HOW TO COMPLETE THIS TASK: In the records below, take the line containing "The height and width of the screenshot is (1229, 983)." and reproduce it and every subsequent line exactly, adding nothing.

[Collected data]
....................
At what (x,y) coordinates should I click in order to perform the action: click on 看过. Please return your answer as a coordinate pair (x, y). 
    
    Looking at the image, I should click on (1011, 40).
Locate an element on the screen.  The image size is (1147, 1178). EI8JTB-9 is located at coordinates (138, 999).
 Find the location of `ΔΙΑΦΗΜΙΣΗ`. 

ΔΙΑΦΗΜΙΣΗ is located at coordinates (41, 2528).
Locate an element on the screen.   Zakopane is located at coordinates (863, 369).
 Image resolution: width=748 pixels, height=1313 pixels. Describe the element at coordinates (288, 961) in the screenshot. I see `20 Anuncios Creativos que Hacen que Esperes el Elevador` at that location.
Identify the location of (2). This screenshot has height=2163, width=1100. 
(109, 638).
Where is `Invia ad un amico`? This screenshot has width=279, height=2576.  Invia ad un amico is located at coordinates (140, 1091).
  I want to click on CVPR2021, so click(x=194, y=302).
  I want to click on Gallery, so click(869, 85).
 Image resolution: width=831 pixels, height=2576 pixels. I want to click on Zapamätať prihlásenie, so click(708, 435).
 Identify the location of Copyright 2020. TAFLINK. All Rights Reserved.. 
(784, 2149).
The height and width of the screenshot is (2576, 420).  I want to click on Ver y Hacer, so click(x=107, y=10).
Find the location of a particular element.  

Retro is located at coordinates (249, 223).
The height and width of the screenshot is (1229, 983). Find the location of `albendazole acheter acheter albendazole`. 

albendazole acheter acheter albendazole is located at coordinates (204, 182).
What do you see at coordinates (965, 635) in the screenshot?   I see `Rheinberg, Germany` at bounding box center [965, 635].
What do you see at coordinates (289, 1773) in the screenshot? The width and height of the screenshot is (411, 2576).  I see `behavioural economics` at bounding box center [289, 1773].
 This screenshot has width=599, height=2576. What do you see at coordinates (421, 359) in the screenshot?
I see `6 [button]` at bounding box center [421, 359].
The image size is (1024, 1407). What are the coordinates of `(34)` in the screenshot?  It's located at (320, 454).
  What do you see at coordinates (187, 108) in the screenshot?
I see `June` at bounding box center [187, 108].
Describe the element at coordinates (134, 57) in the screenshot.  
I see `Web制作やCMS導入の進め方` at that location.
....................
SOLUTION FOR THIS TASK:
The height and width of the screenshot is (1229, 983). Find the location of `albendazole acheter acheter albendazole`. 

albendazole acheter acheter albendazole is located at coordinates (204, 182).
What do you see at coordinates (965, 635) in the screenshot?   I see `Rheinberg, Germany` at bounding box center [965, 635].
What do you see at coordinates (289, 1773) in the screenshot? The width and height of the screenshot is (411, 2576).  I see `behavioural economics` at bounding box center [289, 1773].
 This screenshot has width=599, height=2576. What do you see at coordinates (421, 359) in the screenshot?
I see `6 [button]` at bounding box center [421, 359].
The image size is (1024, 1407). What are the coordinates of `(34)` in the screenshot?  It's located at (320, 454).
  What do you see at coordinates (187, 108) in the screenshot?
I see `June` at bounding box center [187, 108].
Describe the element at coordinates (134, 57) in the screenshot.  
I see `Web制作やCMS導入の進め方` at that location.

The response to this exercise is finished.